--- DATASET RECORDS ---
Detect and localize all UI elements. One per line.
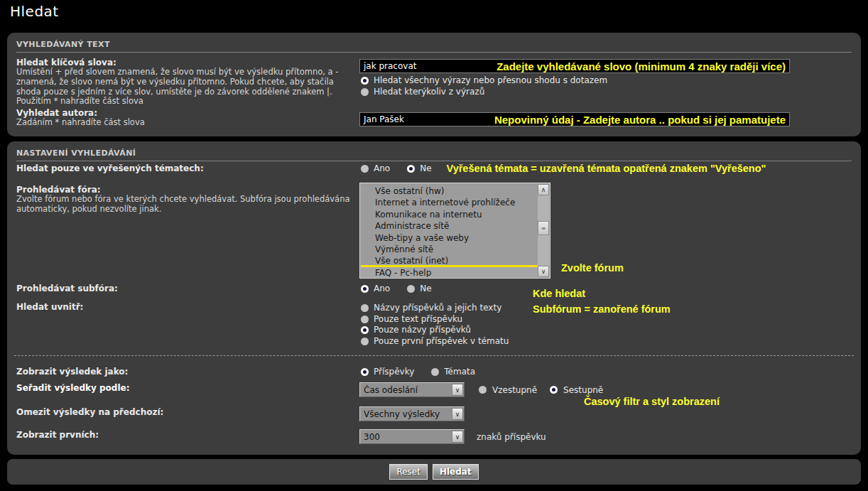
keywords-description: Umístění + před slovem znamená, že slovo… [16,68,356,107]
annotation-choose-forum: Zvolte fórum [561,262,624,274]
within-option-titles-only[interactable]: Pouze názvy příspěvků [361,325,471,335]
keywords-description-text2: Použitím * nahradíte část slova [16,96,143,106]
radio-label-posts: Příspěvky [374,367,414,377]
radio-label: Hledat všechny výrazy nebo přesnou shodu… [374,75,607,85]
forum-option[interactable]: Internet a internetové prohlížeče [361,197,538,208]
radio-icon[interactable] [361,304,369,312]
sort-label: Seřadit výsledky podle: [16,383,130,393]
radio-icon[interactable] [361,326,369,334]
forum-option-highlighted[interactable]: FAQ - Pc-help [361,267,538,277]
keywords-option-any-term[interactable]: Hledat kterýkoliv z výrazů [361,87,484,97]
radio-label: Pouze první příspěvek v tématu [374,336,509,346]
panel-footer: Reset Hledat [7,459,861,485]
first-chars-select-value: 300 [360,432,452,442]
author-input-value: Jan Pašek [364,114,404,124]
radio-label: Pouze text příspěvku [374,314,462,324]
panel-search-settings: NASTAVENÍ VYHLEDÁVÁNÍ Hledat pouze ve vy… [7,141,861,455]
keywords-option-all-terms[interactable]: Hledat všechny výrazy nebo přesnou shodu… [361,75,607,85]
forums-listbox[interactable]: Vše ostatní (hw) Internet a internetové … [359,183,550,279]
radio-icon-asc[interactable] [479,386,487,394]
limit-label: Omezit výsledky na předchozí: [16,407,163,417]
keywords-input[interactable]: jak pracovat Zadejte vyhledávané slovo (… [359,59,790,73]
search-button[interactable]: Hledat [433,464,479,480]
annotation-subforum-def: Subfórum = zanořené fórum [533,303,671,315]
chevron-down-icon[interactable]: ∨ [452,384,463,396]
radio-icon[interactable] [361,338,369,345]
author-label: Vyhledat autora: [16,108,97,118]
forums-list: Vše ostatní (hw) Internet a internetové … [361,184,538,277]
annotation-solved: Vyřešená témata = uzavřená témata opatře… [447,163,766,174]
radio-label: Pouze názvy příspěvků [374,325,471,335]
chevron-down-icon[interactable]: ∨ [452,431,463,443]
radio-label-asc: Vzestupně [492,385,537,395]
subforums-label: Prohledávat subfóra: [16,284,118,293]
forum-option[interactable]: Administrace sítě [361,220,538,232]
annotation-time-filter: Časový filtr a styl zobrazení [584,396,720,407]
sort-select[interactable]: Čas odeslání ∨ [359,382,465,397]
radio-label-ne: Ne [420,284,431,293]
first-chars-suffix: znaků příspěvku [477,432,546,442]
subforums-radio-group: Ano Ne [361,284,432,293]
within-label: Hledat uvnitř: [16,302,83,312]
forum-option[interactable]: Vše ostatní (hw) [361,185,538,197]
display-as-label: Zobrazit výsledek jako: [16,367,128,377]
scroll-up-icon[interactable]: ∧ [538,184,549,195]
keywords-input-value: jak pracovat [364,61,416,71]
radio-icon-ano[interactable] [361,165,369,173]
scrollbar-thumb[interactable]: ≡ [538,221,549,235]
first-chars-label: Zobrazit prvních: [16,430,99,440]
dashed-divider [14,355,854,356]
radio-icon-ano[interactable] [361,285,369,293]
radio-icon-desc[interactable] [550,386,558,394]
first-chars-row: 300 ∨ znaků příspěvku [359,429,546,444]
radio-icon[interactable] [361,315,369,323]
radio-label: Názvy příspěvků a jejich texty [374,303,501,313]
solved-radio-group: Ano Ne Vyřešená témata = uzavřená témata… [361,163,766,174]
radio-icon[interactable] [361,88,369,96]
limit-select[interactable]: Všechny výsledky ∨ [359,406,465,421]
sort-select-value: Čas odeslání [360,385,452,395]
forums-label: Prohledávat fóra: [16,185,101,195]
limit-row: Všechny výsledky ∨ [359,406,465,421]
chevron-down-icon[interactable]: ∨ [452,408,463,420]
solved-label: Hledat pouze ve vyřešených tématech: [16,163,204,173]
author-description: Zadáním * nahradíte část slova [16,118,356,128]
sort-row: Čas odeslání ∨ Vzestupně Sestupně [359,382,603,397]
display-as-radio-group: Příspěvky Témata [361,367,475,377]
radio-icon-topics[interactable] [431,368,439,376]
panel-searched-text: VYHLEDÁVANÝ TEXT Hledat klíčová slova: U… [7,33,861,136]
radio-icon-ne[interactable] [407,165,415,173]
page-title: Hledat [10,3,59,20]
radio-label: Hledat kterýkoliv z výrazů [374,87,484,97]
radio-label-ne: Ne [420,163,431,173]
within-option-titles-texts[interactable]: Názvy příspěvků a jejich texty [361,303,501,313]
forum-option[interactable]: Výměnné sítě [361,244,538,255]
annotation-author: Nepovinný údaj - Zadejte autora .. pokud… [494,114,786,126]
forums-description: Zvolte fórum nebo fóra ve kterých chcete… [16,195,350,215]
section-rule [16,161,852,161]
limit-select-value: Všechny výsledky [360,409,452,419]
author-input[interactable]: Jan Pašek Nepovinný údaj - Zadejte autor… [359,112,790,126]
section-rule [16,52,852,53]
annotation-where-search: Kde hledat [533,288,585,299]
section-title-searched-text: VYHLEDÁVANÝ TEXT [16,40,110,49]
first-chars-select[interactable]: 300 ∨ [359,429,465,444]
annotation-keywords: Zadejte vyhledávané slovo (minimum 4 zna… [497,60,786,72]
radio-icon-ne[interactable] [407,285,415,293]
forum-option[interactable]: Vše ostatní (inet) [361,255,538,266]
radio-label-desc: Sestupně [563,385,603,395]
forum-option[interactable]: Komunikace na internetu [361,209,538,220]
keywords-label: Hledat klíčová slova: [16,58,116,68]
radio-icon-posts[interactable] [361,368,369,376]
reset-button[interactable]: Reset [389,464,428,480]
forum-option[interactable]: Web-tipy a vaše weby [361,232,538,244]
within-option-first-post[interactable]: Pouze první příspěvek v tématu [361,336,509,346]
radio-label-topics: Témata [444,367,475,377]
search-page: Hledat VYHLEDÁVANÝ TEXT Hledat klíčová s… [0,0,868,491]
listbox-scrollbar[interactable]: ∧ ≡ ∨ [538,184,549,277]
scroll-down-icon[interactable]: ∨ [538,266,549,277]
radio-label-ano: Ano [374,284,390,293]
radio-icon[interactable] [361,77,369,85]
within-option-text-only[interactable]: Pouze text příspěvku [361,314,462,324]
section-title-search-settings: NASTAVENÍ VYHLEDÁVÁNÍ [16,149,136,158]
---
ASSIGNMENT: Retype the listing exactly. Leave out its pictures.

TASK ANSWER:
Detect and localize all UI elements. One per line.
keywords-description: Umístění + před slovem znamená, že slovo… [16,68,356,107]
annotation-choose-forum: Zvolte fórum [561,262,624,274]
within-option-titles-only[interactable]: Pouze názvy příspěvků [361,325,471,335]
keywords-description-text2: Použitím * nahradíte část slova [16,96,143,106]
radio-label-posts: Příspěvky [374,367,414,377]
radio-label: Hledat všechny výrazy nebo přesnou shodu… [374,75,607,85]
forum-option[interactable]: Internet a internetové prohlížeče [361,197,538,208]
radio-icon[interactable] [361,304,369,312]
sort-label: Seřadit výsledky podle: [16,383,130,393]
radio-icon[interactable] [361,326,369,334]
forum-option-highlighted[interactable]: FAQ - Pc-help [361,267,538,277]
keywords-option-any-term[interactable]: Hledat kterýkoliv z výrazů [361,87,484,97]
radio-label: Pouze první příspěvek v tématu [374,336,509,346]
panel-footer: Reset Hledat [7,459,861,485]
first-chars-select-value: 300 [360,432,452,442]
author-input-value: Jan Pašek [364,114,404,124]
radio-label: Pouze text příspěvku [374,314,462,324]
panel-search-settings: NASTAVENÍ VYHLEDÁVÁNÍ Hledat pouze ve vy… [7,141,861,455]
keywords-option-all-terms[interactable]: Hledat všechny výrazy nebo přesnou shodu… [361,75,607,85]
forums-listbox[interactable]: Vše ostatní (hw) Internet a internetové … [359,183,550,279]
radio-icon-asc[interactable] [479,386,487,394]
limit-label: Omezit výsledky na předchozí: [16,407,163,417]
keywords-input[interactable]: jak pracovat Zadejte vyhledávané slovo (… [359,59,790,73]
search-button[interactable]: Hledat [433,464,479,480]
annotation-subforum-def: Subfórum = zanořené fórum [533,303,671,315]
chevron-down-icon[interactable]: ∨ [452,384,463,396]
radio-icon[interactable] [361,338,369,345]
author-label: Vyhledat autora: [16,108,97,118]
forums-list: Vše ostatní (hw) Internet a internetové … [361,184,538,277]
annotation-solved: Vyřešená témata = uzavřená témata opatře… [447,163,766,174]
radio-label: Pouze názvy příspěvků [374,325,471,335]
chevron-down-icon[interactable]: ∨ [452,431,463,443]
radio-label-asc: Vzestupně [492,385,537,395]
subforums-label: Prohledávat subfóra: [16,284,118,293]
forum-option[interactable]: Administrace sítě [361,220,538,232]
annotation-time-filter: Časový filtr a styl zobrazení [584,396,720,407]
sort-select[interactable]: Čas odeslání ∨ [359,382,465,397]
radio-label-ne: Ne [420,284,431,293]
first-chars-suffix: znaků příspěvku [477,432,546,442]
subforums-radio-group: Ano Ne [361,284,432,293]
within-label: Hledat uvnitř: [16,302,83,312]
forum-option[interactable]: Vše ostatní (hw) [361,185,538,197]
display-as-label: Zobrazit výsledek jako: [16,367,128,377]
scroll-up-icon[interactable]: ∧ [538,184,549,195]
keywords-input-value: jak pracovat [364,61,416,71]
radio-icon-ano[interactable] [361,165,369,173]
scrollbar-thumb[interactable]: ≡ [538,221,549,235]
first-chars-label: Zobrazit prvních: [16,430,99,440]
dashed-divider [14,355,854,356]
radio-icon-ano[interactable] [361,285,369,293]
radio-icon-desc[interactable] [550,386,558,394]
first-chars-row: 300 ∨ znaků příspěvku [359,429,546,444]
radio-icon[interactable] [361,315,369,323]
radio-label: Názvy příspěvků a jejich texty [374,303,501,313]
solved-radio-group: Ano Ne Vyřešená témata = uzavřená témata… [361,163,766,174]
radio-icon[interactable] [361,88,369,96]
limit-select[interactable]: Všechny výsledky ∨ [359,406,465,421]
sort-select-value: Čas odeslání [360,385,452,395]
forums-label: Prohledávat fóra: [16,185,101,195]
limit-row: Všechny výsledky ∨ [359,406,465,421]
chevron-down-icon[interactable]: ∨ [452,408,463,420]
solved-label: Hledat pouze ve vyřešených tématech: [16,163,204,173]
author-description: Zadáním * nahradíte část slova [16,118,356,128]
sort-row: Čas odeslání ∨ Vzestupně Sestupně [359,382,603,397]
display-as-radio-group: Příspěvky Témata [361,367,475,377]
radio-icon-topics[interactable] [431,368,439,376]
panel-searched-text: VYHLEDÁVANÝ TEXT Hledat klíčová slova: U… [7,33,861,136]
radio-icon-ne[interactable] [407,165,415,173]
page-title: Hledat [10,3,59,20]
radio-label: Hledat kterýkoliv z výrazů [374,87,484,97]
radio-label-ne: Ne [420,163,431,173]
within-option-titles-texts[interactable]: Názvy příspěvků a jejich texty [361,303,501,313]
forum-option[interactable]: Výměnné sítě [361,244,538,255]
annotation-author: Nepovinný údaj - Zadejte autora .. pokud… [494,114,786,126]
forums-description: Zvolte fórum nebo fóra ve kterých chcete… [16,195,350,215]
section-rule [16,161,852,161]
limit-select-value: Všechny výsledky [360,409,452,419]
author-input[interactable]: Jan Pašek Nepovinný údaj - Zadejte autor… [359,112,790,126]
section-rule [16,52,852,53]
annotation-where-search: Kde hledat [533,288,585,299]
section-title-searched-text: VYHLEDÁVANÝ TEXT [16,40,110,49]
first-chars-select[interactable]: 300 ∨ [359,429,465,444]
annotation-keywords: Zadejte vyhledávané slovo (minimum 4 zna… [497,60,786,72]
radio-icon-ne[interactable] [407,285,415,293]
forum-option[interactable]: Vše ostatní (inet) [361,255,538,266]
radio-label-desc: Sestupně [563,385,603,395]
forum-option[interactable]: Komunikace na internetu [361,209,538,220]
keywords-label: Hledat klíčová slova: [16,58,116,68]
radio-icon-posts[interactable] [361,368,369,376]
reset-button[interactable]: Reset [389,464,428,480]
forum-option[interactable]: Web-tipy a vaše weby [361,232,538,244]
within-option-first-post[interactable]: Pouze první příspěvek v tématu [361,336,509,346]
radio-label-topics: Témata [444,367,475,377]
search-page: Hledat VYHLEDÁVANÝ TEXT Hledat klíčová s… [0,0,868,491]
listbox-scrollbar[interactable]: ∧ ≡ ∨ [538,184,549,277]
scroll-down-icon[interactable]: ∨ [538,266,549,277]
radio-label-ano: Ano [374,284,390,293]
radio-icon[interactable] [361,77,369,85]
within-option-text-only[interactable]: Pouze text příspěvku [361,314,462,324]
section-title-search-settings: NASTAVENÍ VYHLEDÁVÁNÍ [16,149,136,158]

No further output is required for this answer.